(GIVEN INFORMATION)
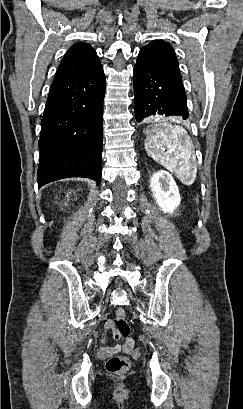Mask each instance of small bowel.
<instances>
[{"mask_svg": "<svg viewBox=\"0 0 243 409\" xmlns=\"http://www.w3.org/2000/svg\"><path fill=\"white\" fill-rule=\"evenodd\" d=\"M113 331V320L106 321L104 325V334L101 338V352L104 355L115 354L121 351L127 352L130 351L132 347H128L125 344H117L115 346H109L107 344V332Z\"/></svg>", "mask_w": 243, "mask_h": 409, "instance_id": "1", "label": "small bowel"}]
</instances>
(End GIVEN INFORMATION)
- _REQUIREMENT_
The lines above must be transcribed exactly, with every picture left out.

- _YOUR SOLUTION_
Mask each instance of small bowel.
<instances>
[{"mask_svg": "<svg viewBox=\"0 0 243 409\" xmlns=\"http://www.w3.org/2000/svg\"><path fill=\"white\" fill-rule=\"evenodd\" d=\"M113 331V320L106 321L104 325V334L101 338V352L104 355L115 354L121 351L127 352L130 351L132 347H128L125 344H117L115 346H109L107 344V332Z\"/></svg>", "mask_w": 243, "mask_h": 409, "instance_id": "1", "label": "small bowel"}]
</instances>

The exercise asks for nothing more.